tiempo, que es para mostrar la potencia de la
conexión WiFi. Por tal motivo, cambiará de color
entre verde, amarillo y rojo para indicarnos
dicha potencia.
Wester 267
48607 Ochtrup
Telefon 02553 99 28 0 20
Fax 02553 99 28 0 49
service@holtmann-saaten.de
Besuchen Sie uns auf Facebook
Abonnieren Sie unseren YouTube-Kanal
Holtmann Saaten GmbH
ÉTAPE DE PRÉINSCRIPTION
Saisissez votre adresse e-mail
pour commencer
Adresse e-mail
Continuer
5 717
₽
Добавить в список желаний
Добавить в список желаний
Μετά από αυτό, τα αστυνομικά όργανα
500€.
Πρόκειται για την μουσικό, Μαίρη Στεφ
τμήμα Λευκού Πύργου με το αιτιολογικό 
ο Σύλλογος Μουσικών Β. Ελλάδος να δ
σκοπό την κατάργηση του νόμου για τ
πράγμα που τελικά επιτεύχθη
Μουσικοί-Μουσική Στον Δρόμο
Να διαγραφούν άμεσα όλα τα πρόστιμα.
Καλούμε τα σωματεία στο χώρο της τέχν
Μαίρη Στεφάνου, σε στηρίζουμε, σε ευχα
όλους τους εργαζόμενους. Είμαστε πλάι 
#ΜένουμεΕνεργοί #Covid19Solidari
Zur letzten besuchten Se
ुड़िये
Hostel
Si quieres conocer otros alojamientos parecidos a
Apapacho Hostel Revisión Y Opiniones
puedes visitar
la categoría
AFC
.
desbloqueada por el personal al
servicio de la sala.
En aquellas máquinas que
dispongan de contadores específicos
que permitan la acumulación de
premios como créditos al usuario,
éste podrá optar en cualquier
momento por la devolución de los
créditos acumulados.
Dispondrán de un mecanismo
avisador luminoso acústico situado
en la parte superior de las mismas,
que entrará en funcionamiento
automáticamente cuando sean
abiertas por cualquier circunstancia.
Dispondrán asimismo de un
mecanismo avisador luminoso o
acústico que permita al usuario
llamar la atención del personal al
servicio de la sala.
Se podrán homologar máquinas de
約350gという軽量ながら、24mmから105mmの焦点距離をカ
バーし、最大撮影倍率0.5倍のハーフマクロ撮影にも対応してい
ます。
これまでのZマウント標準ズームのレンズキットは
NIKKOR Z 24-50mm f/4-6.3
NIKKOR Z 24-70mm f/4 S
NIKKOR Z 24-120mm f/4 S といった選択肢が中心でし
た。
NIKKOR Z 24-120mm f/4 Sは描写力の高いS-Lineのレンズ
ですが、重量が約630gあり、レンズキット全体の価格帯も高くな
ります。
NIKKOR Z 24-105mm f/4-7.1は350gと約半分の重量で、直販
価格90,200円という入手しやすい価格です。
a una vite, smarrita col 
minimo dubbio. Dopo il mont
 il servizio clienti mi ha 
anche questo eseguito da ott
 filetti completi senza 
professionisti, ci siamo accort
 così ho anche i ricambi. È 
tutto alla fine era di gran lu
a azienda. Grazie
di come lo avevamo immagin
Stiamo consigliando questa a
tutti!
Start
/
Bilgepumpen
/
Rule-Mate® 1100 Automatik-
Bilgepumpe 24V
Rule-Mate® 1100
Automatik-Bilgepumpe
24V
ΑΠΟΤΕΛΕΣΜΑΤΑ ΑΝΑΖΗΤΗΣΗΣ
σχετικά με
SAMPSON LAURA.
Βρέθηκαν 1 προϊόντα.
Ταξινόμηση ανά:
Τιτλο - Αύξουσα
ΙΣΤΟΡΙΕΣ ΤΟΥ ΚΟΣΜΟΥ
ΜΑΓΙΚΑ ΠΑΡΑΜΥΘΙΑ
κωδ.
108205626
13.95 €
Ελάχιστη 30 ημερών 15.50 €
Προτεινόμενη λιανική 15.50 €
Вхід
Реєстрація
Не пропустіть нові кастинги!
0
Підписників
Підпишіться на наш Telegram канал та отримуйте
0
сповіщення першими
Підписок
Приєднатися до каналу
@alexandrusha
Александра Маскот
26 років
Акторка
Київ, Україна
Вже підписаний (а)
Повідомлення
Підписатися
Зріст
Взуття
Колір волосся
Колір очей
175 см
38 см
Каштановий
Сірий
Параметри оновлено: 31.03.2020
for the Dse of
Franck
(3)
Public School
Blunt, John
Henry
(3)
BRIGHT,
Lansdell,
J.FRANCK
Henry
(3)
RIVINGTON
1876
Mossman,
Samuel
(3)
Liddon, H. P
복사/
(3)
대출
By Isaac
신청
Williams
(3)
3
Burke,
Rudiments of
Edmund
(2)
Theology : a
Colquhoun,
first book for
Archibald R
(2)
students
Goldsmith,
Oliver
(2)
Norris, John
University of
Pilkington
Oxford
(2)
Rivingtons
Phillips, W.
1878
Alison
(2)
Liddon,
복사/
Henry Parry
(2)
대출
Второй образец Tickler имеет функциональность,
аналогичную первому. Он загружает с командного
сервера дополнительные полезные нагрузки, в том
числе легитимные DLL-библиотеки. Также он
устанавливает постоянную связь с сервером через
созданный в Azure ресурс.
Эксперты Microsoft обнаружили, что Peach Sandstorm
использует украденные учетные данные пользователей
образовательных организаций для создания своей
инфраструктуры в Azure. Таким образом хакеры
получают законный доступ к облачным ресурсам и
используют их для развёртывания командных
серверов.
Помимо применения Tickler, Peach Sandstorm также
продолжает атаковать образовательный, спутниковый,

__________________________________________________

■ What you have to do ■
For each line of the entries that contains the word "Sandstorm", make a copy.

■ Written solution ■
Эксперты Microsoft обнаружили, что Peach Sandstorm
Помимо применения Tickler, Peach Sandstorm также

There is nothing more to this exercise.